Still having to wait, Steele’s mind wandered back to Peyton. He’d ended up spending much of the evening thinking about her once he’d been driven home by Stan after his dinner with Grandma Clare, who didn’t like driving in the dark — not that Steele blamed her, at her age, her eyes weren’t the greatest, even if she didn’t need glasses.
The more he thought about Peyton, the more bad he felt that he’d even thought so negatively about her owing to her behaviour toward him. Even if he couldn’t altogether explain why she’d acted the way she had toward him, he could sympathise with her.
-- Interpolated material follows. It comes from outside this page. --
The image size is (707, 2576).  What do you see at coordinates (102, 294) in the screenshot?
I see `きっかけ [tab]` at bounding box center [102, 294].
To say the very least, he’d not received a lot of love from his father — in fact, the few memories he had of his father were overwhelmingly negative ones — and even if he had received the opposite from his mother, there was a part of him, even still, that yearned for the tiniest modicum of love from his father.
Considering the way things had ended up, Steele had his doubts he’d ever see his father again, though, so unless his father left some sort of affectionate note in his will, Steele wasn’t likely to get it, but there was also a part of him that would internally lambaste him for thinking such foolish thoughts as that love from his father would ever be something good to have.
During his teenage years Steele had craved it more than now, although Steele wasn’t sure whether it was because he’d acquired at least two surrogate father-figures — Alder and Strahan — and a surrogate grandfather in Grandpa Clare, or because he agreed with the part of himself that didn’t think love from his father was something he really should be wanting, or if it was a combination of the two.
He turned off the burner, but didn’t lift the lid or move the pan, as the eggs were still doing their best popcorn impression, which sounded a touch juicier than popcorn sounded.
Even though Peyton’s father undoubtedly wasn’t the same kind of man as his father, he still had probably been less of a factor in her life than he ought to have been — if Steele’s experiences with Strahan were any indication of how things were supposed to work, which Steele felt they had to be considering that Strahan and Astrid’s kids were only too glad to see their parents on a regular basis, and Steele wasn’t the only kid they’d fostered who still came around to visit either, even if many of the others actually lived further afield, and so didn’t come by quite as often.
As a result, Steele suspected that Peyton had a similar craving to what he had, but probably more at the level he’d had when he was a teenager, but why she would’ve been hostile toward him, instead of maybe hoping that he would be able to help her get the love she wanted from her father, he wasn’t sure about.